Mathew Ho and Asad Muhammad, both 17, used a weather balloon ordered online and a makeshift Styrofoam spacecraft to send the plastic astronaut 15 miles into the stratosphere, reports said.
Their high school principal Lecourgos Papathanasakis confirmed the "amazing voyage" but neither of the teens was immediately available for comment.
The accelerated video clip shows highlights of the Lego man during his 97-minute odyssey.
Ultimately, he is seen holding a Canadian flag with the curvature of the Earth and the blackness of space in the background.
Canadian media said the pair had fitted a box tethered to the balloon with four cameras and a cellphone enabled with a GPS (global positioning system) device to capture the journey.
They then added a home-made nylon parachute, using Asad's mother's sewing machine, so the Lego man would return to Earth safely.
The balloon was filled with helium purchased from a party supply store.
The whole enterprise cost less than £320.
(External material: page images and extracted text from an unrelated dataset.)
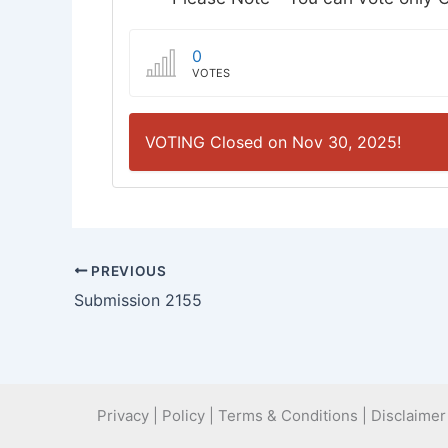
0
VOTES
VOTING Closed on Nov 30, 2025!
PREVIOUS
Submission 2155
Privacy | Policy | Terms & Conditions | Disclaimer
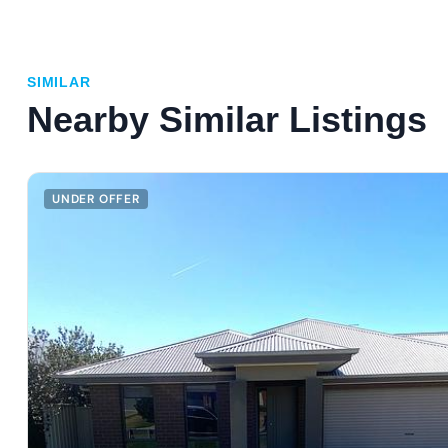
SIMILAR
Nearby Similar Listings
UNDER OFFER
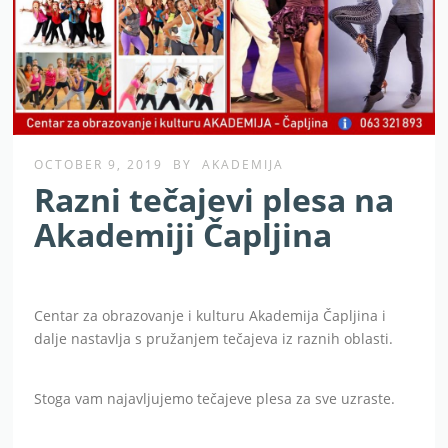
OCTOBER 9, 2019
BY
AKADEMIJA
Razni tečajevi plesa na
Akademiji Čapljina
Centar za obrazovanje i kulturu Akademija Čapljina i
dalje nastavlja s pružanjem tečajeva iz raznih oblasti.
Stoga vam najavljujemo tečajeve plesa za sve uzraste.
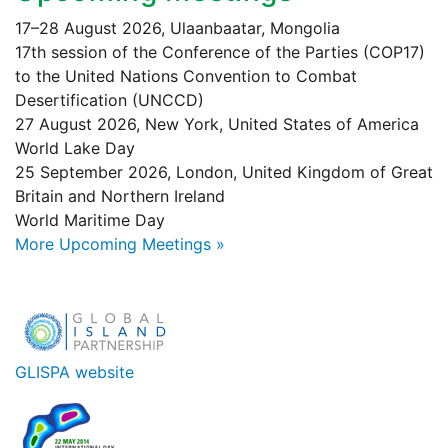
17–28 August 2026, Ulaanbaatar, Mongolia
17th session of the Conference of the Parties (COP17)
to the United Nations Convention to Combat
Desertification (UNCCD)
27 August 2026, New York, United States of America
World Lake Day
25 September 2026, London, United Kingdom of Great
Britain and Northern Ireland
World Maritime Day
More Upcoming Meetings »
GLISPA website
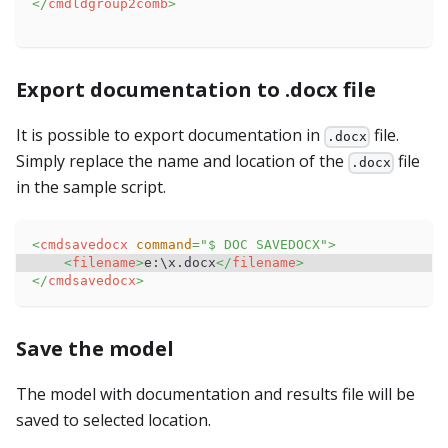
</
cmdldgroup2comb
>
Export documentation to .docx file
It is possible to export documentation in
file.
.docx
Simply replace the name and location of the
file
.docx
in the sample script.
<
cmdsavedocx
command
=
"
$ DOC SAVEDOCX
"
>
<
filename
>
e:\x.docx
</
filename
>
</
cmdsavedocx
>
Save the model
The model with documentation and results file will be
saved to selected location.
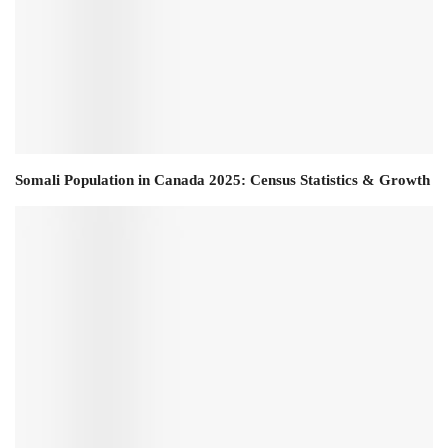
Somali Population in Canada 2025: Census Statistics & Growth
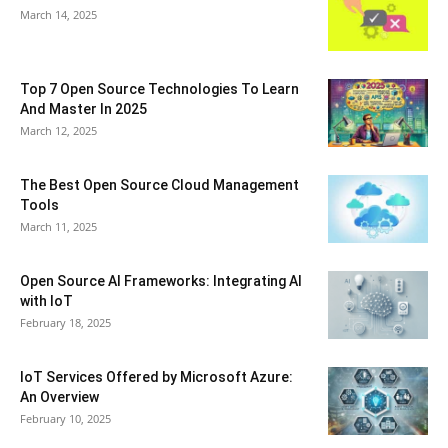
March 14, 2025
Top 7 Open Source Technologies To Learn
And Master In 2025
March 12, 2025
The Best Open Source Cloud Management
Tools
March 11, 2025
Open Source AI Frameworks: Integrating AI
with IoT
February 18, 2025
IoT Services Offered by Microsoft Azure:
An Overview
February 10, 2025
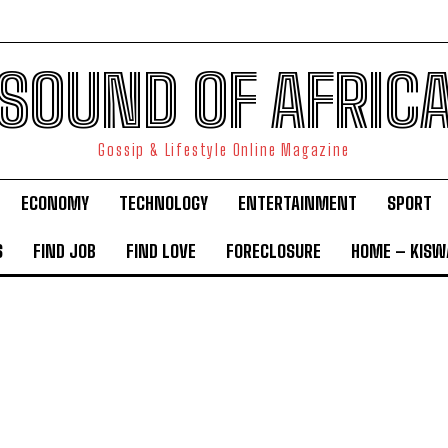
SOUND OF AFRIC
Gossip & Lifestyle Online Magazine
ECONOMY
TECHNOLOGY
ENTERTAINMENT
SPORT
S
FIND JOB
FIND LOVE
FORECLOSURE
HOME – KISWA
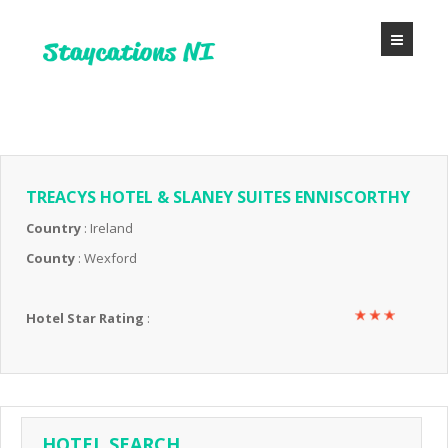
TREACYS HOTEL & SLANEY SUITES ENNISCORTHY
Country
: Ireland
County
: Wexford
Hotel Star Rating
:
HOTEL SEARCH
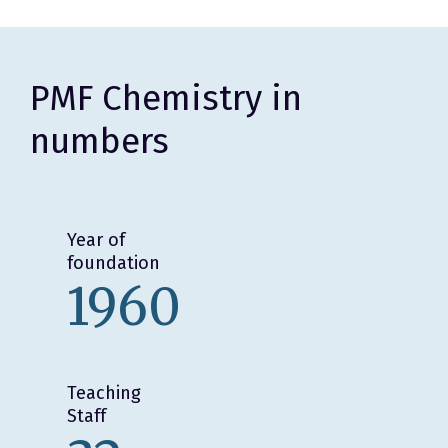
PMF Chemistry in
numbers
Year of
foundation
1960
Teaching
Staff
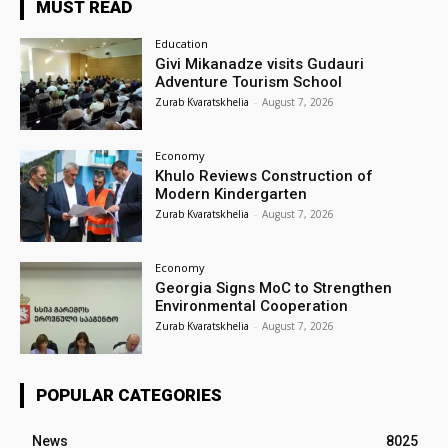
MUST READ
Education
Givi Mikanadze visits Gudauri
Adventure Tourism School
Zurab Kvaratskhelia
-
August 7, 2026
Economy
Khulo Reviews Construction of
Modern Kindergarten
Zurab Kvaratskhelia
-
August 7, 2026
Economy
Georgia Signs MoC to Strengthen
Environmental Cooperation
Zurab Kvaratskhelia
-
August 7, 2026
POPULAR CATEGORIES
News
8025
The duo then consulted a website to calculate the estimated landing spot of the weather balloon based on launch coordinates, prevailing winds and other data before launching it from a soccer pitch in nearby Newmarket, Ontario.
At four miles in altitude, the balloon travelled out of cell phone range and the GPS signal also cut out, so they went home and waited until Ho's iPad beeped.
The Lego man had called home. It had re-entered the atmosphere, picked up the cell signal again and touched down in a field 75 miles from the launch point.
Michael Reid, an astrophysicist at the University of Toronto, said what Ho and Muhammad were able to achieve is extraordinary.
"There are people that are doing it, but I haven't seen many examples of 17-year-old kids doing it," Reid said. "It's a pretty impressive accomplishment."